Start of STUDY MATERIAL

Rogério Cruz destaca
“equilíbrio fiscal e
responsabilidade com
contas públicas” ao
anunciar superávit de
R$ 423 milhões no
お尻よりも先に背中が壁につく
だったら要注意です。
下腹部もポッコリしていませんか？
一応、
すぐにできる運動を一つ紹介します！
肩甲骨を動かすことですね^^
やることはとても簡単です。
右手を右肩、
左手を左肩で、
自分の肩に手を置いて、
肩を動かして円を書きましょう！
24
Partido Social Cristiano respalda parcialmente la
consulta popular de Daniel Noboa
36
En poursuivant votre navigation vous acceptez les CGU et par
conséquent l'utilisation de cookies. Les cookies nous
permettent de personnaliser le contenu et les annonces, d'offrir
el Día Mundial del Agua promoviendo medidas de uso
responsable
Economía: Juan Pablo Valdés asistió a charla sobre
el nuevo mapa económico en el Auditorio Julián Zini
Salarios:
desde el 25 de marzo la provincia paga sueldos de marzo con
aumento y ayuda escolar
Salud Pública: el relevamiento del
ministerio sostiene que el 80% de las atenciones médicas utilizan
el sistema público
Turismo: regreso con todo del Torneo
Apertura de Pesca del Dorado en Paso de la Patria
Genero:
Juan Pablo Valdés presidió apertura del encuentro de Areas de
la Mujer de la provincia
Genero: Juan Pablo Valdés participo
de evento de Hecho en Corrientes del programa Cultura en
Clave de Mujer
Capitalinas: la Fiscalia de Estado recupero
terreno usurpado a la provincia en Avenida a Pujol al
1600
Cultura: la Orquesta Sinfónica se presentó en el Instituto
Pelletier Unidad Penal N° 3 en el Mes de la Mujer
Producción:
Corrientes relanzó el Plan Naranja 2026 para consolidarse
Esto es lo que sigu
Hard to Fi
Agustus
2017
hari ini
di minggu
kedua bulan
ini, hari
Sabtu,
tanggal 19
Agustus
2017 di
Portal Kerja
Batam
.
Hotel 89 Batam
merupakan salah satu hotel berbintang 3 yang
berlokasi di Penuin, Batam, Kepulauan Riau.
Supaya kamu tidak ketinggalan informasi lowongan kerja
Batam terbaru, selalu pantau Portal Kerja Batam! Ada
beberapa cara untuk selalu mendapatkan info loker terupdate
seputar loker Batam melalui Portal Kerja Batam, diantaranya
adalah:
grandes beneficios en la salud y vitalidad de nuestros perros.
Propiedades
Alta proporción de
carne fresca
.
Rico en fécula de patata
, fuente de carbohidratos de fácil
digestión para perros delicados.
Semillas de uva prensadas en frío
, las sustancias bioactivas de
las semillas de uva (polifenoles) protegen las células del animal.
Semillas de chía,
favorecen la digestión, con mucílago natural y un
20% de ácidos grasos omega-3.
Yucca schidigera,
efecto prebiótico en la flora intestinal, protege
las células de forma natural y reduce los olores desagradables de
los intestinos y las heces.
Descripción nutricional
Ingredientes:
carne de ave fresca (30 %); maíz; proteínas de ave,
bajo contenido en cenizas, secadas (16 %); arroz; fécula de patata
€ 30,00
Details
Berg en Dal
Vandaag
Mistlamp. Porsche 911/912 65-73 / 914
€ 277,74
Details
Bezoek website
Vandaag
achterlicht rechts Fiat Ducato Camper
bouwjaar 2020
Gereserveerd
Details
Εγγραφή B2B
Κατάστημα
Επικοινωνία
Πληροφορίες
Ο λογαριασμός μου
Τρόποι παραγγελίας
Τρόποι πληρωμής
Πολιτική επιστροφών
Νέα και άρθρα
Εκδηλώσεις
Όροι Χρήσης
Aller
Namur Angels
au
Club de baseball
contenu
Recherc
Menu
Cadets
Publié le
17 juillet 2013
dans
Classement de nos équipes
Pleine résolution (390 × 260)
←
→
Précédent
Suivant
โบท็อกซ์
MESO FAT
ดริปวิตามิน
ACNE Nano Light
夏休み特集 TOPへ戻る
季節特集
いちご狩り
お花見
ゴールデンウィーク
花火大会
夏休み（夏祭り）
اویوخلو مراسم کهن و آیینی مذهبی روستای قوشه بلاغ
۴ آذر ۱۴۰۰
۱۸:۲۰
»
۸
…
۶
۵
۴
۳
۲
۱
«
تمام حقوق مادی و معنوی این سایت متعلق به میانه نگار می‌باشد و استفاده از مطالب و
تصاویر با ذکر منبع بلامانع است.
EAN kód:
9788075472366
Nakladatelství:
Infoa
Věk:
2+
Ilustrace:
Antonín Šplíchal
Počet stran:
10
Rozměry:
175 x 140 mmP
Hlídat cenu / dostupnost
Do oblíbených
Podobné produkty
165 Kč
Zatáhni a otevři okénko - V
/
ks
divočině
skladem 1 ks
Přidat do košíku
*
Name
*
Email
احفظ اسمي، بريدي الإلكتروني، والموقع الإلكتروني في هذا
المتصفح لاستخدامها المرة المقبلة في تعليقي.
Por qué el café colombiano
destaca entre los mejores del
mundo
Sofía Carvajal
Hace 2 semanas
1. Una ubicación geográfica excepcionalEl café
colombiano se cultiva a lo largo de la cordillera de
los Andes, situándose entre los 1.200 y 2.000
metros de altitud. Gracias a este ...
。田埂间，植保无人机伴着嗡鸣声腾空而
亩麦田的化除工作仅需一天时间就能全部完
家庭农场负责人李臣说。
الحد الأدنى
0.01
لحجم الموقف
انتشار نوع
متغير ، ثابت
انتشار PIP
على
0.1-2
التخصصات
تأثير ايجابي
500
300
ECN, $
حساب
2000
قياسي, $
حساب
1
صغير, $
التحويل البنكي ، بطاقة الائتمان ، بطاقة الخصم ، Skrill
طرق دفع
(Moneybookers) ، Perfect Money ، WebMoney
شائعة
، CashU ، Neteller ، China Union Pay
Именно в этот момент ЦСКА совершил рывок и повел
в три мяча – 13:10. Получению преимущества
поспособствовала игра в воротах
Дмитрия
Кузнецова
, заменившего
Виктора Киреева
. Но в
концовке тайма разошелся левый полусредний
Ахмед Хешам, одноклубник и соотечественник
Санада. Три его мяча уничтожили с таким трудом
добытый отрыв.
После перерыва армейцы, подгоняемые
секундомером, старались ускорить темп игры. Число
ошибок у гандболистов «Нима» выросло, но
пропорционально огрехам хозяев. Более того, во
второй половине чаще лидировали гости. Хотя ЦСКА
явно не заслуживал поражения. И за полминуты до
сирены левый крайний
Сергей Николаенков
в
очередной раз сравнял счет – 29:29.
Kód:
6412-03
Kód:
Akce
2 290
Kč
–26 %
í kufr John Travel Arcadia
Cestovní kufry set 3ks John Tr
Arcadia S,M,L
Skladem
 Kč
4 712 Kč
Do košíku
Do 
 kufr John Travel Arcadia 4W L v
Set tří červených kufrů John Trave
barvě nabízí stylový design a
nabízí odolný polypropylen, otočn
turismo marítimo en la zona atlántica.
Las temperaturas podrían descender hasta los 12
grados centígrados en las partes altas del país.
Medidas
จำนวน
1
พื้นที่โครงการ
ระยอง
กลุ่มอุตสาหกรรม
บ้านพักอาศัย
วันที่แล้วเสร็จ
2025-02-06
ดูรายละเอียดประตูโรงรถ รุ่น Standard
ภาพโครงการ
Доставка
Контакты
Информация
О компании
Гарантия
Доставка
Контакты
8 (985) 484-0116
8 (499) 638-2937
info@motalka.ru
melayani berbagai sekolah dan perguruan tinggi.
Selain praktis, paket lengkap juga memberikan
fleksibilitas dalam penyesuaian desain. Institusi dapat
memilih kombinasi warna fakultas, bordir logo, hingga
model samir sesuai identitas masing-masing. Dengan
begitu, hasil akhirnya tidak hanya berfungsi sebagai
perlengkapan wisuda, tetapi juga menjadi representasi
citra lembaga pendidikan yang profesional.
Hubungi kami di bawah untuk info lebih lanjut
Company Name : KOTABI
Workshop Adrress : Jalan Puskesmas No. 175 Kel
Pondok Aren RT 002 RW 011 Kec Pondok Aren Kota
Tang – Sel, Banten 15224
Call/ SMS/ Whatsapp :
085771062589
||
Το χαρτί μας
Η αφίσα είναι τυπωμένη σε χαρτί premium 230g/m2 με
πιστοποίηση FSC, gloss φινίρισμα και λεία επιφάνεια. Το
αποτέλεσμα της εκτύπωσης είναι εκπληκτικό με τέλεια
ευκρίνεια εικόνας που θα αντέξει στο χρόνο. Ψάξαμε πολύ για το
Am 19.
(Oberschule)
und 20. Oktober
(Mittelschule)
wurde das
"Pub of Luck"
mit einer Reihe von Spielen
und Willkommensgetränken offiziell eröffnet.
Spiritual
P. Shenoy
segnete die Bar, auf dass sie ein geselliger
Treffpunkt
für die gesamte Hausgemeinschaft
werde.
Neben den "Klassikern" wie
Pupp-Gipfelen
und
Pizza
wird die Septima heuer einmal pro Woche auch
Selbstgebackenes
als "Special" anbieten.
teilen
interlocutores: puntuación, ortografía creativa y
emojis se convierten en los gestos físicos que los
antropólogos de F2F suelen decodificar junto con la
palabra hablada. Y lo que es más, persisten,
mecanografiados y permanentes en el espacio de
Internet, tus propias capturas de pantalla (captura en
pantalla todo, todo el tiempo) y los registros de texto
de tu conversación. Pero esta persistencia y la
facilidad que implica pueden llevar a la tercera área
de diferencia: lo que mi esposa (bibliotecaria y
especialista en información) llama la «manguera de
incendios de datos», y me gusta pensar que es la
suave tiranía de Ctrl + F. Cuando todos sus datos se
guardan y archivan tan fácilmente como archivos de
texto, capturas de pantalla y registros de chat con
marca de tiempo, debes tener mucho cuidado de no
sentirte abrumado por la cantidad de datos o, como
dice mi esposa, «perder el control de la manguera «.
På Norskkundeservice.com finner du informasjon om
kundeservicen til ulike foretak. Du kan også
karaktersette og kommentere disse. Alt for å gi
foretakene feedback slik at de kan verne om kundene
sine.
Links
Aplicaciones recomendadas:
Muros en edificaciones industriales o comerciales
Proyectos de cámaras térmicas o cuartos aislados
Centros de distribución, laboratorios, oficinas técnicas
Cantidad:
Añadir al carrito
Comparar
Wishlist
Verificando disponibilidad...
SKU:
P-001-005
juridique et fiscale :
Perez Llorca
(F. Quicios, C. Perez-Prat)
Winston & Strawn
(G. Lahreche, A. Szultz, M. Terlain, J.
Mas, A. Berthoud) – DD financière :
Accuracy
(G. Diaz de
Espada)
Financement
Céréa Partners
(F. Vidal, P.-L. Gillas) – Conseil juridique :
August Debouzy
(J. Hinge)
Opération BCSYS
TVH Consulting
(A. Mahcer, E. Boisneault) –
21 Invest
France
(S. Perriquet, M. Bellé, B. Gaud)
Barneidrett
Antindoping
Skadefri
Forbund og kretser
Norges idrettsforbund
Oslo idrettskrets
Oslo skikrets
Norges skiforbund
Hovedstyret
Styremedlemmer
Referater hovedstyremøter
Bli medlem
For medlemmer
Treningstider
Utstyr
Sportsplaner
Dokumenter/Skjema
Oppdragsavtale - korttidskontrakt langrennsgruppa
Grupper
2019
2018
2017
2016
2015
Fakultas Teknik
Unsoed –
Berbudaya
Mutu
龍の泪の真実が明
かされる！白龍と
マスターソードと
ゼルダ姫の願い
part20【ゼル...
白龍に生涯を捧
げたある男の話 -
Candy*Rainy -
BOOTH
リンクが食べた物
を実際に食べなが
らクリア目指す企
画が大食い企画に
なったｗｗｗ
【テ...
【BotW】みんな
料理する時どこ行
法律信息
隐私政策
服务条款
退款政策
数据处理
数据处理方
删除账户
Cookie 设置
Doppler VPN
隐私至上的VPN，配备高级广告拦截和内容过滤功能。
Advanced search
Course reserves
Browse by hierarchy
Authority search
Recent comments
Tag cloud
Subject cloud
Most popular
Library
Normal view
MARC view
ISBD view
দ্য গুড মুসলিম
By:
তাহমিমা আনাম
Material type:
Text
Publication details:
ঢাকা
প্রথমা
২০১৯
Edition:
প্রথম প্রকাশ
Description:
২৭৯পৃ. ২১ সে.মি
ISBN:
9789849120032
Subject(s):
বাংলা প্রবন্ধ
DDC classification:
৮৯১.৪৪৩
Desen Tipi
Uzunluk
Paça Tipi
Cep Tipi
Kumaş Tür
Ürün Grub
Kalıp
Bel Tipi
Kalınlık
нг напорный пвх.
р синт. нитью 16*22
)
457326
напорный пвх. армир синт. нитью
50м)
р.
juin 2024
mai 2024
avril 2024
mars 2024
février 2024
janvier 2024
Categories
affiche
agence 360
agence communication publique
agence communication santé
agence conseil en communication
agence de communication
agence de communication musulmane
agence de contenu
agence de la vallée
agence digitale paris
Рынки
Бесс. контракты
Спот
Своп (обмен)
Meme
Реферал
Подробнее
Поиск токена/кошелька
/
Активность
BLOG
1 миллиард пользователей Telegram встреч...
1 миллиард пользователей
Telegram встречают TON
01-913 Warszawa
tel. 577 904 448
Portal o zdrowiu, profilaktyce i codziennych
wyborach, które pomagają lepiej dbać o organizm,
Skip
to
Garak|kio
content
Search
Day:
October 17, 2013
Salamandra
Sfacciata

End of STUDY MATERIAL

WHAT YOU WILL DO: All lines of the data that hold "digestión" need to be copied.

RESPONSE TO THIS TASK:
digestión para perros delicados.
favorecen la digestión, con mucílago natural y un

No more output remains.